Negron argued his bill would help law enforcement do their jobs better.
“Let’s not pick out the wrong person from a lineup to begin with,” Negron said. “If you get picked out of a lineup wrongfully, you are going to get arrested. You are going to have to defend yourself, and the vast majority of people that go to trial are convicted.
“All this says is we have learned from technology; we have learned from research that if you put an eyewitness in front of a lineup, they feel an extraordinary amount of pressure to pick someone because they want to help in the investigation.

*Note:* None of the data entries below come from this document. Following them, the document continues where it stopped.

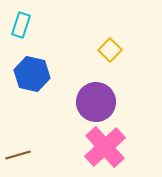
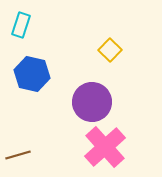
purple circle: moved 4 px left
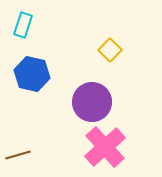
cyan rectangle: moved 2 px right
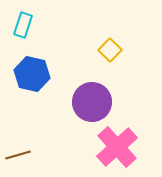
pink cross: moved 12 px right
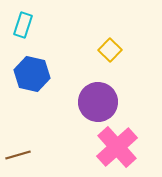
purple circle: moved 6 px right
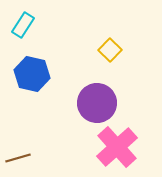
cyan rectangle: rotated 15 degrees clockwise
purple circle: moved 1 px left, 1 px down
brown line: moved 3 px down
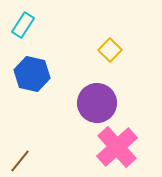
brown line: moved 2 px right, 3 px down; rotated 35 degrees counterclockwise
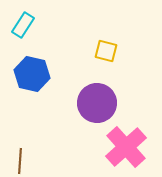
yellow square: moved 4 px left, 1 px down; rotated 30 degrees counterclockwise
pink cross: moved 9 px right
brown line: rotated 35 degrees counterclockwise
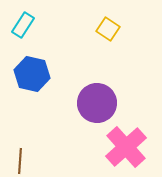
yellow square: moved 2 px right, 22 px up; rotated 20 degrees clockwise
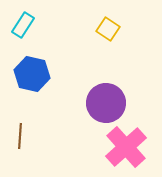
purple circle: moved 9 px right
brown line: moved 25 px up
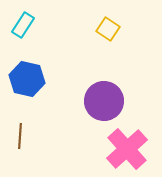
blue hexagon: moved 5 px left, 5 px down
purple circle: moved 2 px left, 2 px up
pink cross: moved 1 px right, 2 px down
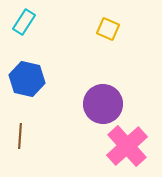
cyan rectangle: moved 1 px right, 3 px up
yellow square: rotated 10 degrees counterclockwise
purple circle: moved 1 px left, 3 px down
pink cross: moved 3 px up
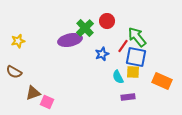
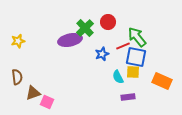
red circle: moved 1 px right, 1 px down
red line: rotated 32 degrees clockwise
brown semicircle: moved 3 px right, 5 px down; rotated 126 degrees counterclockwise
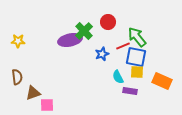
green cross: moved 1 px left, 3 px down
yellow star: rotated 16 degrees clockwise
yellow square: moved 4 px right
purple rectangle: moved 2 px right, 6 px up; rotated 16 degrees clockwise
pink square: moved 3 px down; rotated 24 degrees counterclockwise
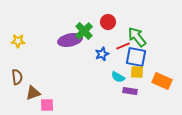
cyan semicircle: rotated 32 degrees counterclockwise
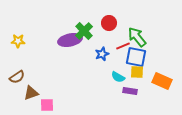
red circle: moved 1 px right, 1 px down
brown semicircle: rotated 63 degrees clockwise
brown triangle: moved 2 px left
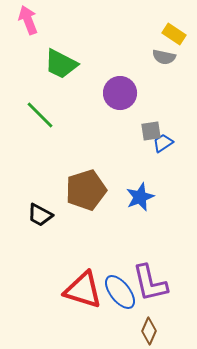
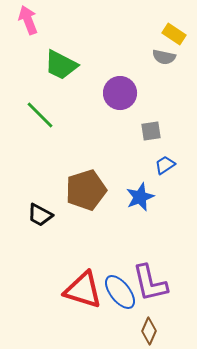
green trapezoid: moved 1 px down
blue trapezoid: moved 2 px right, 22 px down
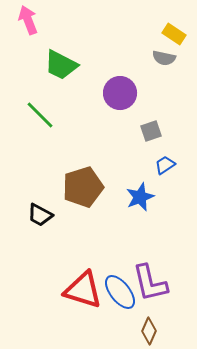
gray semicircle: moved 1 px down
gray square: rotated 10 degrees counterclockwise
brown pentagon: moved 3 px left, 3 px up
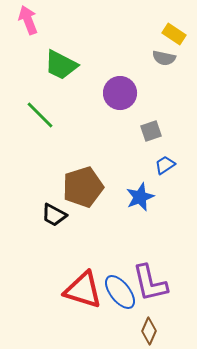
black trapezoid: moved 14 px right
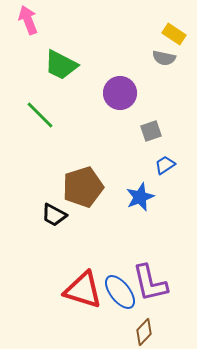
brown diamond: moved 5 px left, 1 px down; rotated 20 degrees clockwise
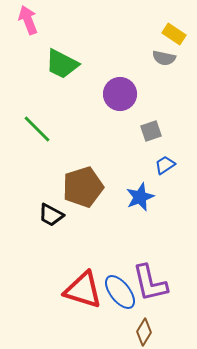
green trapezoid: moved 1 px right, 1 px up
purple circle: moved 1 px down
green line: moved 3 px left, 14 px down
black trapezoid: moved 3 px left
brown diamond: rotated 12 degrees counterclockwise
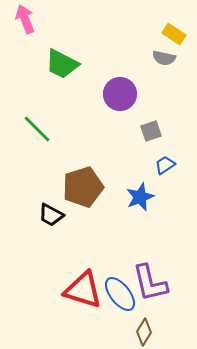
pink arrow: moved 3 px left, 1 px up
blue ellipse: moved 2 px down
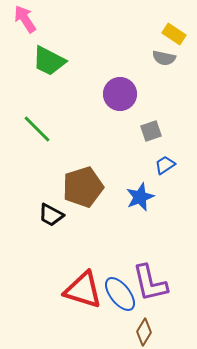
pink arrow: rotated 12 degrees counterclockwise
green trapezoid: moved 13 px left, 3 px up
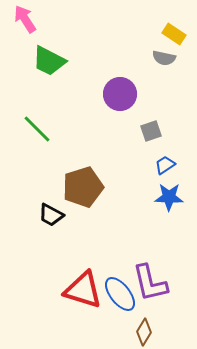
blue star: moved 29 px right; rotated 24 degrees clockwise
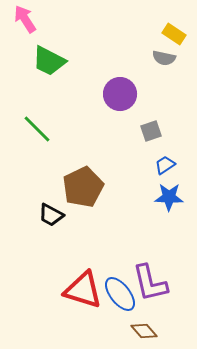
brown pentagon: rotated 9 degrees counterclockwise
brown diamond: moved 1 px up; rotated 72 degrees counterclockwise
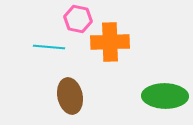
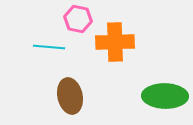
orange cross: moved 5 px right
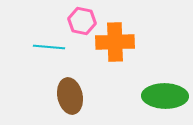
pink hexagon: moved 4 px right, 2 px down
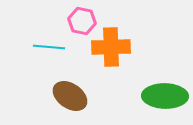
orange cross: moved 4 px left, 5 px down
brown ellipse: rotated 44 degrees counterclockwise
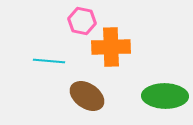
cyan line: moved 14 px down
brown ellipse: moved 17 px right
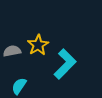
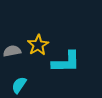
cyan L-shape: moved 1 px right, 2 px up; rotated 44 degrees clockwise
cyan semicircle: moved 1 px up
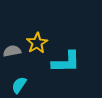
yellow star: moved 1 px left, 2 px up
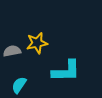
yellow star: rotated 20 degrees clockwise
cyan L-shape: moved 9 px down
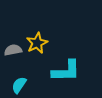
yellow star: rotated 15 degrees counterclockwise
gray semicircle: moved 1 px right, 1 px up
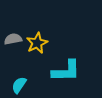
gray semicircle: moved 11 px up
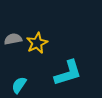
cyan L-shape: moved 2 px right, 2 px down; rotated 16 degrees counterclockwise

“All we are doing is telling the person, ‘Look, the person may or may not be there.’ You make sure the person administering the lineup does not know the hopeful outcome, which is an actual identification.
“Tell the eyewitness, ‘Don’t feel compelled to make an identification. It is just as important to exclude innocent people as it is to convict guilty people, and the investigation is going to continue whether or not you make a decision today.’ That takes a lot of pressure off the victim.”
Managing Editor Mark Killian and Senior Editor Gary Blankenship contributed to this report.